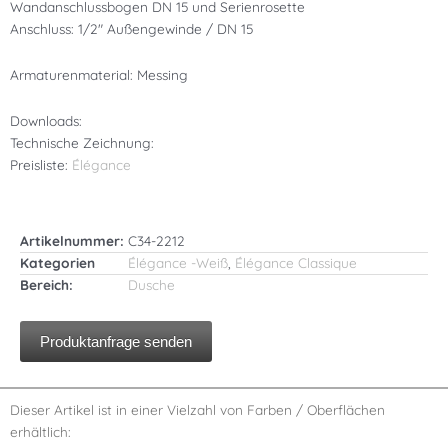
Wandanschlussbogen DN 15 und Serienrosette
Anschluss: 1/2″ Außengewinde / DN 15
Armaturenmaterial: Messing
Downloads:
Technische Zeichnung:
Preisliste:
Élégance
Artikelnummer:
C34-2212
Kategorien
Élégance -Weiß
,
Élégance Classique
Bereich:
Dusche
Produktanfrage senden
Dieser Artikel ist in einer Vielzahl von Farben / Oberflächen
erhältlich:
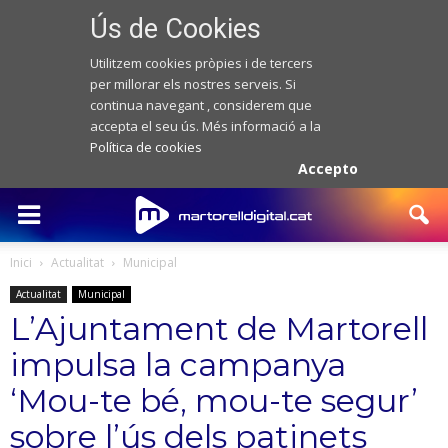
Ús de Cookies
Utilitzem cookies pròpies i de tercers
per millorar els nostres serveis. Si
continua navegant , considerem que
accepta el seu ús. Més informació a la
Política de cookies
Accepto
Inici
Actualitat
Municipal
Actualitat
Municipal
L’Ajuntament de Martorell
impulsa la campanya
‘Mou-te bé, mou-te segur’
sobre l’ús dels patinets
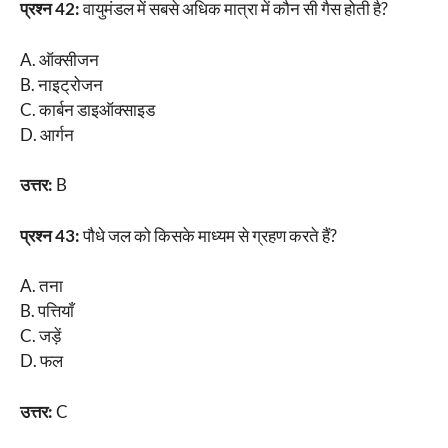
प्रश्न 42:
वायुमंडल में सबसे अधिक मात्रा में कौन सी गैस होती है?
A. ऑक्सीजन
B. नाइट्रोजन
C. कार्बन डाइऑक्साइड
D. आर्गन
उत्तर:
B
प्रश्न 43:
पौधे जल को किसके माध्यम से ग्रहण करते हैं?
A. तना
B. पत्तियाँ
C. जड़ें
D. फल
उत्तर:
C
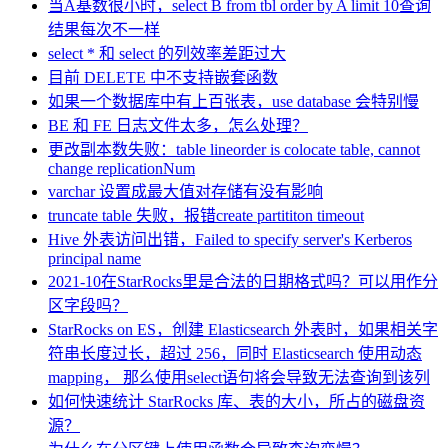
当A基数很小时，select B from tbl order by A limit 10查询
结果每次不一样
select * 和 select 的列效率差距过大
目前 DELETE 中不支持嵌套函数
如果一个数据库中有上百张表，use database 会特别慢
BE 和 FE 日志文件太多，怎么处理？
更改副本数失败：table lineorder is colocate table, cannot
change replicationNum
varchar 设置成最大值对存储有没有影响
truncate table 失败，报错create partititon timeout
Hive 外表访问出错，Failed to specify server's Kerberos
principal name
2021-10在StarRocks里是合法的日期格式吗？可以用作分
区字段吗？
StarRocks on ES，创建 Elasticsearch 外表时，如果相关字
符串长度过长，超过 256，同时 Elasticsearch 使用动态
mapping， 那么使用select语句将会导致无法查询到该列
如何快速统计 StarRocks 库、表的大小，所占的磁盘资
源？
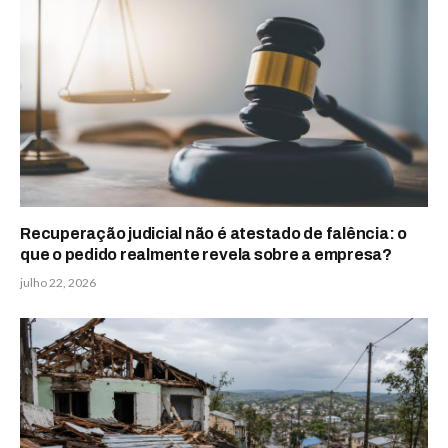
Recuperação judicial não é atestado de falência: o
que o pedido realmente revela sobre a empresa?
julho 22, 2026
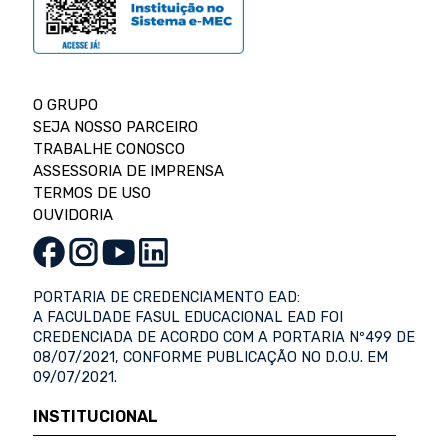
O GRUPO
SEJA NOSSO PARCEIRO
TRABALHE CONOSCO
ASSESSORIA DE IMPRENSA
TERMOS DE USO
OUVIDORIA
PORTARIA DE CREDENCIAMENTO EAD:
A FACULDADE FASUL EDUCACIONAL EAD FOI
CREDENCIADA DE ACORDO COM A PORTARIA Nº499 DE
08/07/2021, CONFORME PUBLICAÇÃO NO D.O.U. EM
09/07/2021.
INSTITUCIONAL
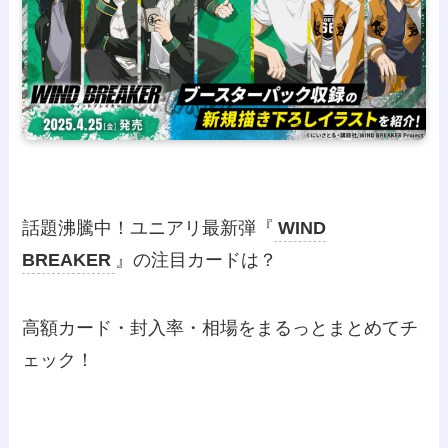
話題沸騰中！ユニアリ最新弾『
WIND
BREAKER
』の注目カードは？
高額カード・封入率・相場をまるっとまとめてチ
ェック！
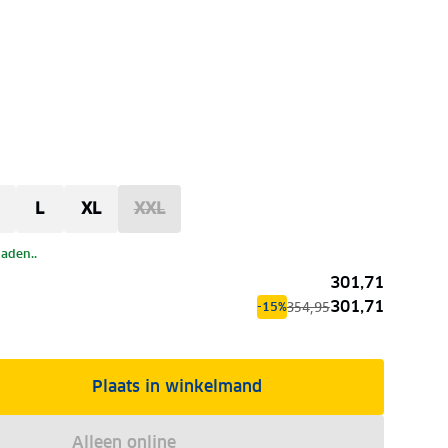
L
XL
XXL
laden..
301,71
301,71
354,95
-15%
Plaats in winkelmand
Alleen online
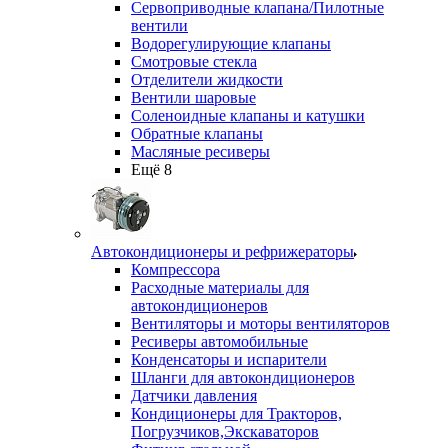
Сервоприводные клапана/Пилотные
вентили
Водорегулирующие клапаны
Смотровые стекла
Отделители жидкости
Вентили шаровые
Соленоидные клапаны и катушки
Обратные клапаны
Масляные ресиверы
Ещё 8
Автокондиционеры и рефрижераторы
Компрессора
Расходные материалы для
автокондиционеров
Вентиляторы и моторы вентиляторов
Ресиверы автомобильные
Конденсаторы и испарители
Шланги для автокондиционеров
Датчики давления
Кондиционеры для Тракторов,
Погрузчиков,Экскаваторов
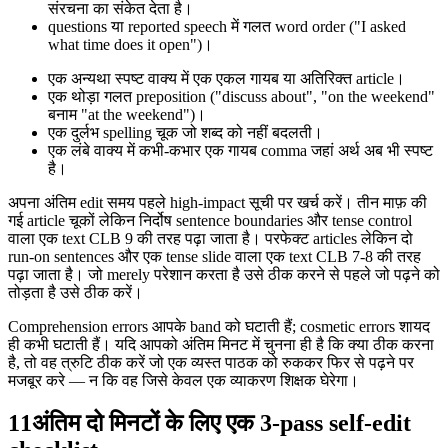
संरचना का संकेत देता है।
questions या reported speech में गलत word order ("I asked
what time does it open")।
एक अन्यथा स्पष्ट वाक्य में एक एकल गायब या अतिरिक्त article।
एक थोड़ा गलत preposition ("discuss about", "on the weekend"
बनाम "at the weekend")।
एक दुर्लभ spelling चूक जो शब्द को नहीं बदलती।
एक लंबे वाक्य में कभी-कभार एक गायब comma जहां अर्थ अब भी स्पष्ट
है।
अपना अंतिम edit समय पहले high-impact सूची पर खर्च करें। तीन माफ़ की
गई article चूकों लेकिन निर्दोष sentence boundaries और tense control
वाला एक text CLB 9 की तरह पढ़ा जाता है। परफेक्ट articles लेकिन दो
run-on sentences और एक tense slide वाला एक text CLB 7-8 की तरह
पढ़ा जाता है। जो merely परेशान करता है उसे ठीक करने से पहले जो पढ़ने को
तोड़ता है उसे ठीक करें।
Comprehension errors आपके band को घटाती हैं; cosmetic errors शायद
ही कभी घटाती हैं। यदि आपको अंतिम मिनट में चुनना ही है कि क्या ठीक करना
है, तो वह त्रुटि ठीक करें जो एक व्यस्त पाठक को रुककर फिर से पढ़ने पर
मजबूर करे — न कि वह जिसे केवल एक व्याकरण शिक्षक घेरेगा।
11
अंतिम दो मिनटों के लिए एक 3-pass self-edit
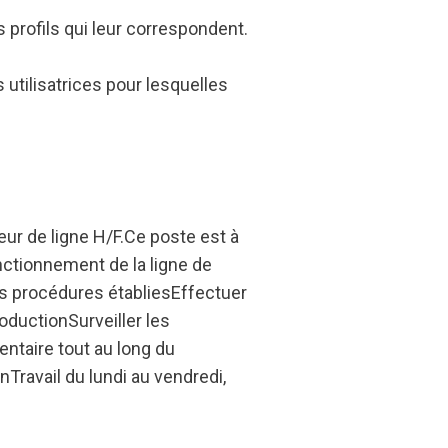
profils qui leur correspondent.
utilisatrices pour lesquelles
ur de ligne H/F.Ce poste est à
nctionnement de la ligne de
s procédures établiesEffectuer
oductionSurveiller les
ntaire tout au long du
Travail du lundi au vendredi,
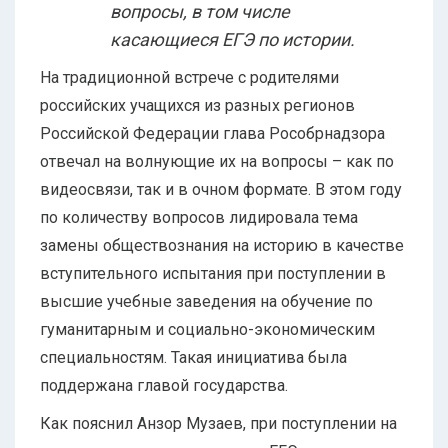
вопросы, в том числе
касающиеся ЕГЭ по истории.
На традиционной встрече с родителями
российских учащихся из разных регионов
Российской Федерации глава Рособрнадзора
отвечал на волнующие их на вопросы – как по
видеосвязи, так и в очном формате. В этом году
по количеству вопросов лидировала тема
замены обществознания на историю в качестве
вступительного испытания при поступлении в
высшие учебные заведения на обучение по
гуманитарным и социально-экономическим
специальностям. Такая инициатива была
поддержана главой государства.
Как пояснил Анзор Музаев, при поступлении на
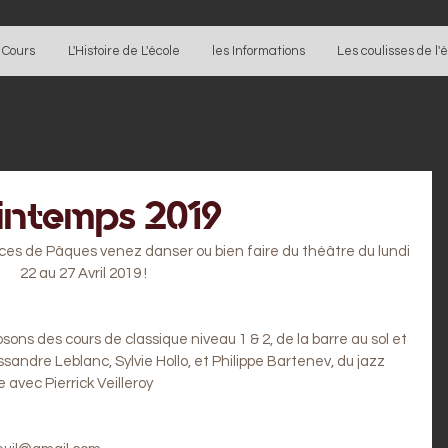
 Cours
L'Histoire de L'école
les Informations
Les coulisses de l'
intemps 2019
es de Pâques venez danser ou bien faire du théâtre du lundi 
22 au 27 Avril 2019 !
ns des cours de classique niveau 1 & 2, de la barre au sol et 
sandre Leblanc, Sylvie Hollo, et Philippe Bartenev, du jazz 
avec Pierrick Veilleroy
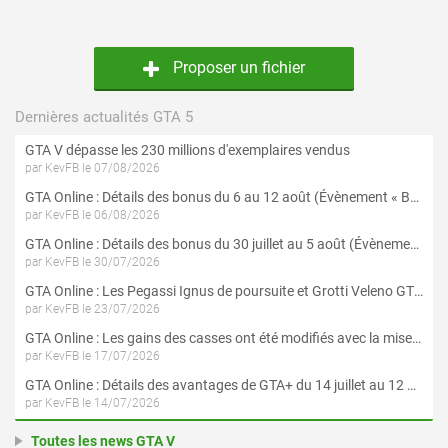
Proposer un fichier
Dernières actualités GTA 5
GTA V dépasse les 230 millions d'exemplaires vendus
par KevFB le 07/08/2026
GTA Online : Détails des bonus du 6 au 12 août (Évènement « Braquages de l'été » - Suite et fin)
par KevFB le 06/08/2026
GTA Online : Détails des bonus du 30 juillet au 5 août (Évènement « Braquages d'été »)
par KevFB le 30/07/2026
GTA Online : Les Pegassi Ignus de poursuite et Grotti Veleno GT sont maintenant disponibles
par KevFB le 23/07/2026
GTA Online : Les gains des casses ont été modifiés avec la mise à jour « Le Braquage du Kortz Center »
par KevFB le 17/07/2026
GTA Online : Détails des avantages de GTA+ du 14 juillet au 12 août
par KevFB le 14/07/2026
Toutes les news GTA V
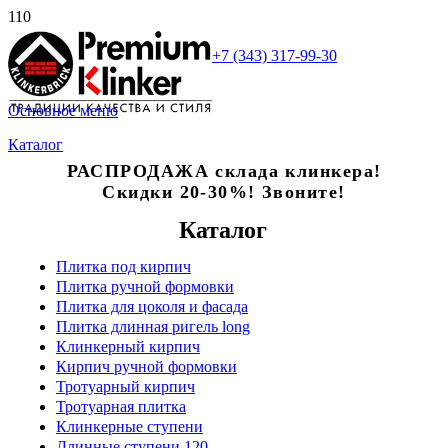
+7 (343) 317-99-30
Основное меню
Каталог
РАСПРОДАЖА склада клинкера!
Скидки 20-30%! Звоните!
Каталог
Плитка под кирпич
Плитка ручной формовки
Плитка для цоколя и фасада
Плитка длинная ригель long
Клинкерный кирпич
Кирпич ручной формовки
Тротуарный кирпич
Тротуарная плитка
Клинкерные ступени
Длинные ступени 120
☆ ☆ ☆ ☆ ☆ ☆ ☆
EXERCISE: The line containing "Основное меню" and every line after it, through the last one above, should be written out word for word.

TASK SOLUTION:
Основное меню
Каталог
РАСПРОДАЖА склада клинкера!
Скидки 20-30%! Звоните!
Каталог
Плитка под кирпич
Плитка ручной формовки
Плитка для цоколя и фасада
Плитка длинная ригель long
Клинкерный кирпич
Кирпич ручной формовки
Тротуарный кирпич
Тротуарная плитка
Клинкерные ступени
Длинные ступени 120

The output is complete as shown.